Monday, 28 September 2009

Chinampas and Camellones

More people arrive at this blog through Chinampas than anything else. This is very encouraging and I would like to give more information sources on this incredible and pertinent method of farming.

In brief this method of low technology, high intensity farming is as old as agriculture. The ancient civilizations of the Americas as well as those in south east Asia and parts of Europe used canals or terraces with raised beds and waterways to produce enough food for their population centers with relative ease and efficient use of mostly marginal land. Rather than hashing together a long entry here myself, I'm listing links to various other sites and research which say it better. Happy and enthusiastic reading! And please leave a comment if this works for you! (in Spanish)

Cahuita market

For the last three Sundays, we've been taking our fruits and products to sell at the Cahuita Farmers' Market. Cahuita is a small town with one main road and a lot of hotels and restaurants hidden along the beach or back in the forest. It used to be the end of the road and very popular for backpackers, but then the road was pushed through all the way to Manzanillo and Cahuita became a bit of a backwater.
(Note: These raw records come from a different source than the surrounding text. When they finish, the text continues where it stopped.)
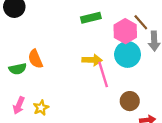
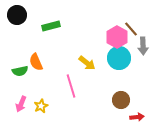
green rectangle: (91, 18) -> (51, 26), moved
yellow arrow: (92, 60) -> (87, 63), turned 36
pink line: (103, 74) -> (71, 86), moved

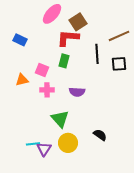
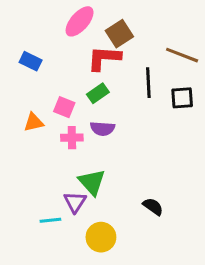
brown line: (119, 36) -> (182, 55), turned 45
green rectangle: (64, 61) -> (98, 93), turned 40
purple semicircle: (77, 92) -> (102, 129), moved
yellow circle: (68, 143) -> (101, 237), moved
purple triangle: (44, 149) -> (75, 202), moved

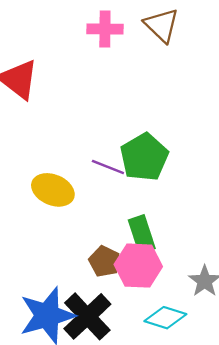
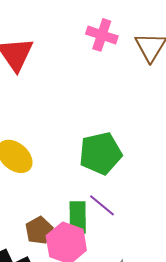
purple line: (108, 167) -> (102, 205), moved

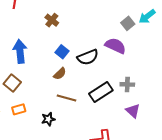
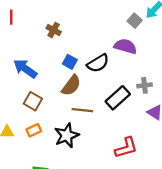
blue arrow: (20, 51) -> (25, 69), turned -40
brown semicircle: (60, 74) -> (71, 85), size x1.5
brown square: (12, 83) -> (33, 101), moved
black star: (48, 119) -> (67, 135), size x1.6

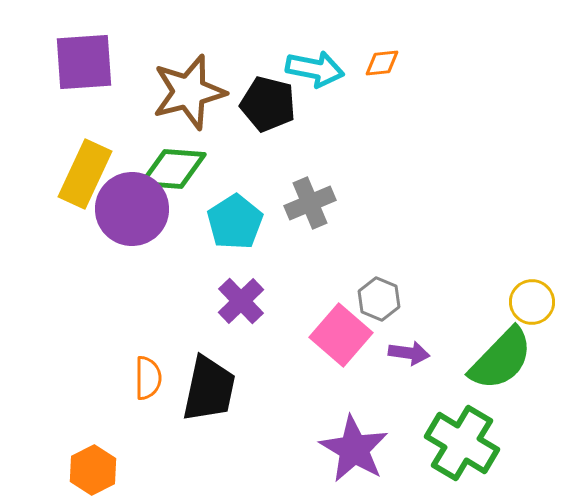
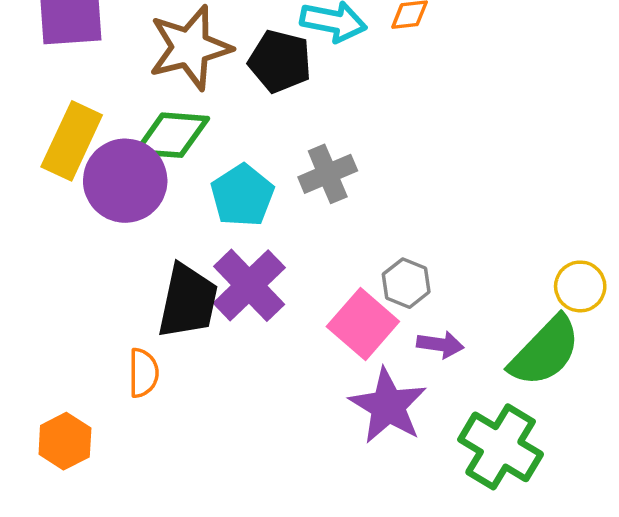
purple cross: (241, 301) -> (249, 285), size x1.4
black trapezoid: (209, 389) -> (188, 301), moved
purple star: (354, 449) -> (388, 406), moved
orange hexagon: (93, 470) -> (65, 441), moved

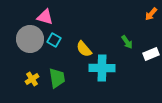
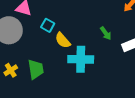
cyan square: (54, 40) -> (48, 25), moved

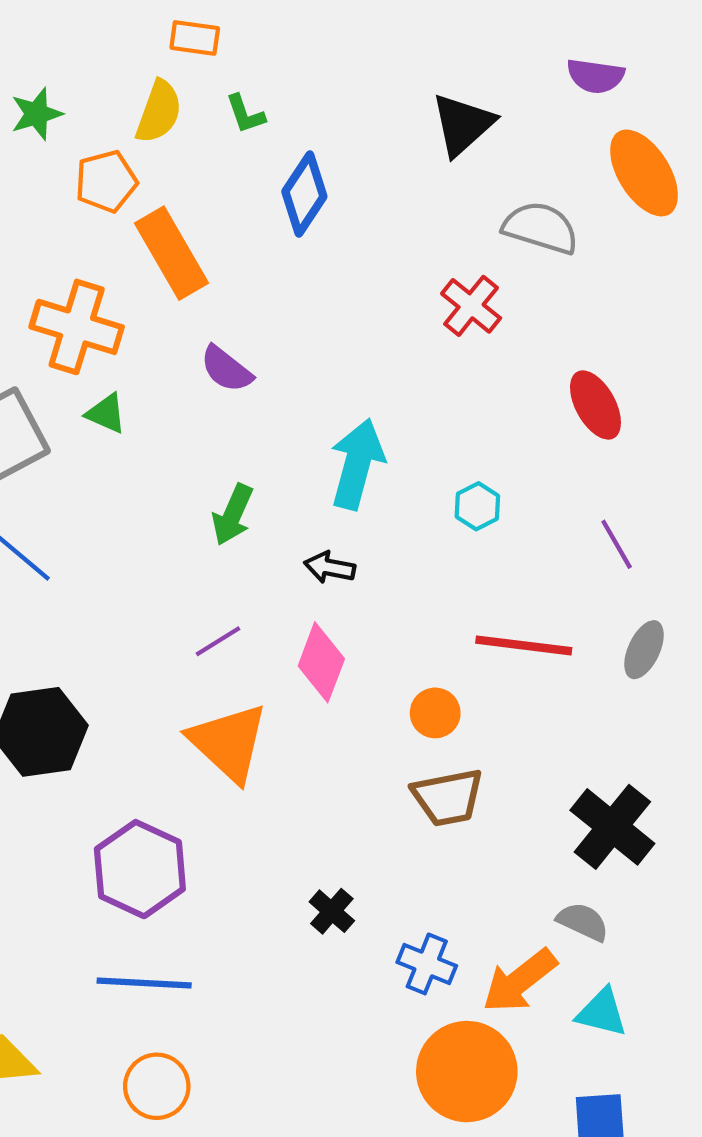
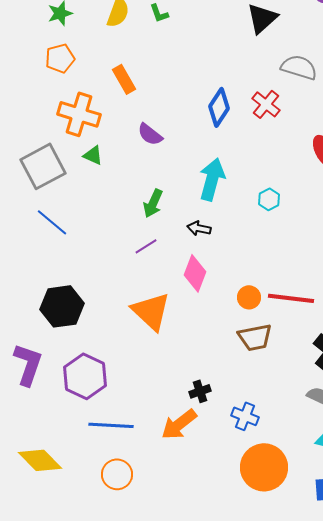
orange pentagon: (106, 181) -> (60, 58), moved
blue diamond: (304, 194) -> (219, 107), moved
orange rectangle: (172, 253) -> (124, 79), size x0.7
purple line: (218, 641) -> (146, 246), moved
red line: (524, 645) -> (291, 298), moved
purple hexagon: (140, 869) -> (85, 376), moved
black cross: (332, 911) -> (200, 391), turned 30
orange arrow: (520, 981) -> (179, 424), moved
The farmers' market started maybe 2 months ago. It's in the basketball court behind the casa de cultura at the end of the main street, almost at the beach. There's no roof over the stalls, but morning shade is provided by a large almond and even larger caimito tree. A mature mango soaks up the sun across the court from where we set up our stall. It seems fitting that fruit trees surround the market, they are certainly beautiful to look at. Our spot is under the almond and yesterday we were graced by a soft rain of tiny yellow white flowers.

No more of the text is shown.